Information given section start

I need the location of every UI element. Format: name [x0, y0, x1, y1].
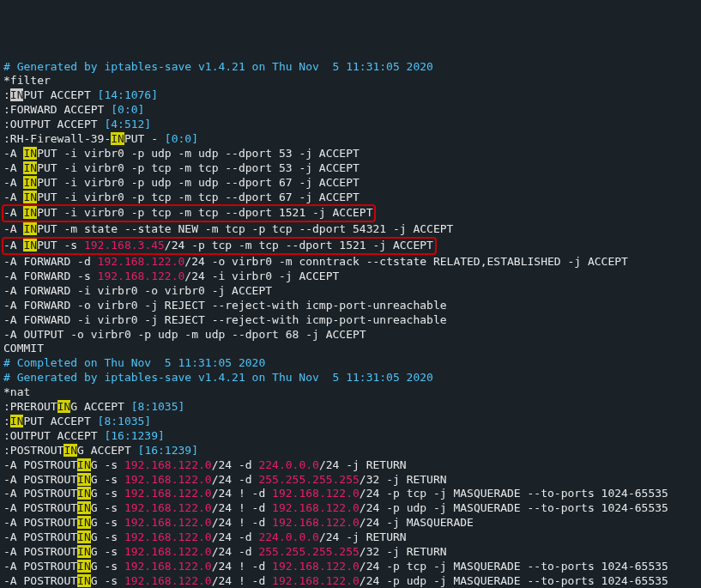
code-line: -A FORWARD -i virbr0 -o virbr0 -j ACCEPT	[3, 284, 698, 299]
code-line: # Generated by iptables-save v1.4.21 on …	[3, 371, 698, 385]
code-line: COMMIT	[3, 342, 698, 356]
code-line: -A FORWARD -o virbr0 -j REJECT --reject-…	[3, 299, 698, 313]
code-line: -A INPUT -m state --state NEW -m tcp -p …	[3, 222, 698, 237]
code-line: :OUTPUT ACCEPT [16:1239]	[3, 429, 698, 444]
code-line: -A INPUT -i virbr0 -p udp -m udp --dport…	[3, 176, 698, 191]
code-line: -A POSTROUTING -s 192.168.122.0/24 ! -d …	[3, 516, 698, 530]
code-line: -A POSTROUTING -s 192.168.122.0/24 -d 22…	[3, 530, 698, 545]
code-line: :PREROUTING ACCEPT [8:1035]	[3, 400, 698, 415]
code-line: -A FORWARD -d 192.168.122.0/24 -o virbr0…	[3, 255, 698, 270]
code-line: :INPUT ACCEPT [14:1076]	[3, 88, 698, 103]
code-line: -A OUTPUT -o virbr0 -p udp -m udp --dpor…	[3, 328, 698, 342]
code-line: :FORWARD ACCEPT [0:0]	[3, 103, 698, 118]
code-line: -A POSTROUTING -s 192.168.122.0/24 -d 25…	[3, 473, 698, 488]
highlighted-rule-box: -A INPUT -i virbr0 -p tcp -m tcp --dport…	[2, 204, 376, 222]
code-line: # Completed on Thu Nov 5 11:31:05 2020	[3, 356, 698, 371]
code-line: -A POSTROUTING -s 192.168.122.0/24 -d 22…	[3, 458, 698, 473]
code-line: -A POSTROUTING -s 192.168.122.0/24 ! -d …	[3, 574, 698, 588]
code-line: -A INPUT -s 192.168.3.45/24 -p tcp -m tc…	[3, 237, 698, 255]
code-line: *filter	[3, 74, 698, 88]
code-line: -A INPUT -i virbr0 -p tcp -m tcp --dport…	[3, 191, 698, 205]
highlighted-rule-box: -A INPUT -s 192.168.3.45/24 -p tcp -m tc…	[2, 237, 437, 255]
code-line: # Generated by iptables-save v1.4.21 on …	[3, 60, 698, 75]
code-line: -A POSTROUTING -s 192.168.122.0/24 -d 25…	[3, 545, 698, 560]
code-line: -A FORWARD -i virbr0 -j REJECT --reject-…	[3, 313, 698, 328]
code-line: :OUTPUT ACCEPT [4:512]	[3, 118, 698, 132]
terminal-output: # Generated by iptables-save v1.4.21 on …	[3, 60, 698, 588]
code-line: -A POSTROUTING -s 192.168.122.0/24 ! -d …	[3, 560, 698, 574]
code-line: -A INPUT -i virbr0 -p tcp -m tcp --dport…	[3, 204, 698, 222]
code-line: *nat	[3, 385, 698, 400]
code-line: :POSTROUTING ACCEPT [16:1239]	[3, 444, 698, 458]
code-line: -A INPUT -i virbr0 -p tcp -m tcp --dport…	[3, 161, 698, 176]
code-line: :INPUT ACCEPT [8:1035]	[3, 415, 698, 429]
code-line: -A FORWARD -s 192.168.122.0/24 -i virbr0…	[3, 270, 698, 284]
code-line: :RH-Firewall-39-INPUT - [0:0]	[3, 132, 698, 147]
code-line: -A INPUT -i virbr0 -p udp -m udp --dport…	[3, 147, 698, 161]
code-line: -A POSTROUTING -s 192.168.122.0/24 ! -d …	[3, 501, 698, 516]
code-line: -A POSTROUTING -s 192.168.122.0/24 ! -d …	[3, 487, 698, 501]
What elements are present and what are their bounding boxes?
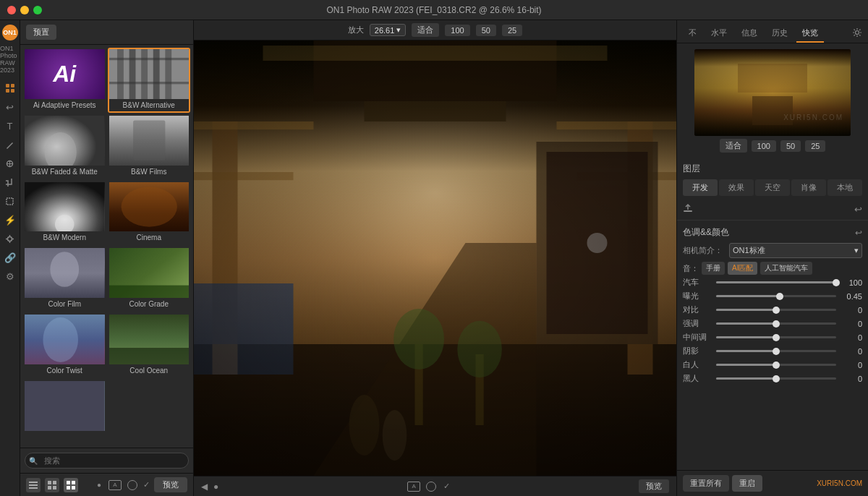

Information given section end

#### Task details:
Identify the lines in the entries that hold "save" and return each one.

#### Answer to this task:
code-line: # Generated by iptables-save v1.4.21 on …	[3, 371, 698, 385]
code-line: # Generated by iptables-save v1.4.21 on …	[3, 60, 698, 75]
terminal-output: # Generated by iptables-save v1.4.21 on …	[3, 60, 698, 588]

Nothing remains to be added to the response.